**Work instruction:**
Repeat the data in full. Drop every picture.

[[ Source records open ]]

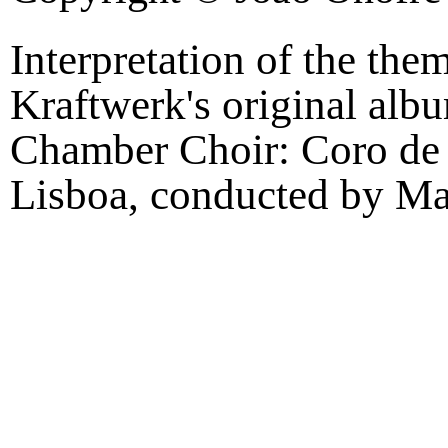
Interpretation of the th
Kraftwerk's original al
Chamber Choir: Coro de
Lisboa, conducted by Ma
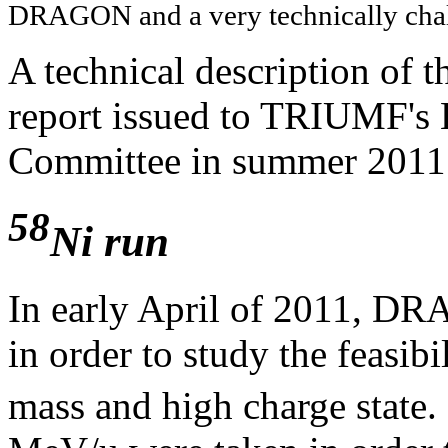
DRAGON and a very technically cha
A technical description of t
report issued to TRIUMF's 
Committee in summer 201
58
Ni run
In early April of 2011, DR
in order to study the feasib
mass and high charge state. 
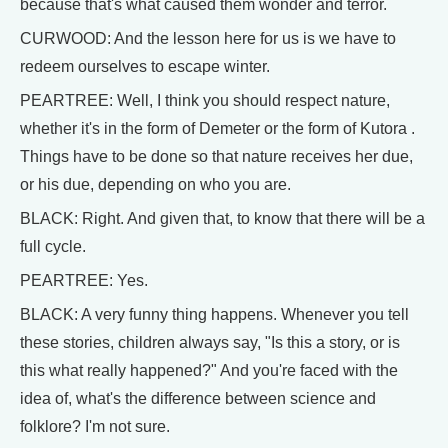
because that's what caused them wonder and terror.
CURWOOD: And the lesson here for us is we have to
redeem ourselves to escape winter.
PEARTREE: Well, I think you should respect nature,
whether it's in the form of Demeter or the form of Kutora .
Things have to be done so that nature receives her due,
or his due, depending on who you are.
BLACK: Right. And given that, to know that there will be a
full cycle.
PEARTREE: Yes.
BLACK: A very funny thing happens. Whenever you tell
these stories, children always say, "Is this a story, or is
this what really happened?" And you're faced with the
idea of, what's the difference between science and
folklore? I'm not sure.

[[ Source records closed ]]

**Solution:**
Interpretation of the th
Kraftwerk's original al
Chamber Choir: Coro de
Lisboa, conducted by Ma
DRAGON and a very technically cha
A technical description of t
report issued to TRIUMF's 
Committee in summer 201
58
Ni run
In early April of 2011, DR
in order to study the feasib
mass and high charge state. 
because that's what caused them wonder and terror.
CURWOOD: And the lesson here for us is we have to
redeem ourselves to escape winter.
PEARTREE: Well, I think you should respect nature,
whether it's in the form of Demeter or the form of Kutora .
Things have to be done so that nature receives her due,
or his due, depending on who you are.
BLACK: Right. And given that, to know that there will be a
full cycle.
PEARTREE: Yes.
BLACK: A very funny thing happens. Whenever you tell
these stories, children always say, "Is this a story, or is
this what really happened?" And you're faced with the
idea of, what's the difference between science and
folklore? I'm not sure.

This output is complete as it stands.